Source data
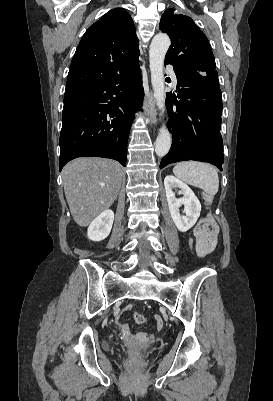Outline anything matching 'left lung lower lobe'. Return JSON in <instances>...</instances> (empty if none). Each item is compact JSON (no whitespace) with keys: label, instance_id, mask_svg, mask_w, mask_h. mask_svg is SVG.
<instances>
[{"label":"left lung lower lobe","instance_id":"1","mask_svg":"<svg viewBox=\"0 0 273 401\" xmlns=\"http://www.w3.org/2000/svg\"><path fill=\"white\" fill-rule=\"evenodd\" d=\"M165 64L174 66L178 95L167 93L172 146L161 160L160 168L178 161L197 160L222 170V100L217 71L193 73L166 59Z\"/></svg>","mask_w":273,"mask_h":401}]
</instances>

Instructions to follow
Word for word, repeat the material above and drop the pictures.

Exercise solution
Outline anything matching 'left lung lower lobe'. Return JSON in <instances>...</instances> (empty if none). Each item is compact JSON (no whitespace) with keys: label, instance_id, mask_svg, mask_w, mask_h. mask_svg is SVG.
<instances>
[{"label":"left lung lower lobe","instance_id":"1","mask_svg":"<svg viewBox=\"0 0 273 401\" xmlns=\"http://www.w3.org/2000/svg\"><path fill=\"white\" fill-rule=\"evenodd\" d=\"M165 64L174 66L178 95L167 93L172 146L161 160L160 168L178 161L197 160L222 170V100L217 71L193 73L166 59Z\"/></svg>","mask_w":273,"mask_h":401}]
</instances>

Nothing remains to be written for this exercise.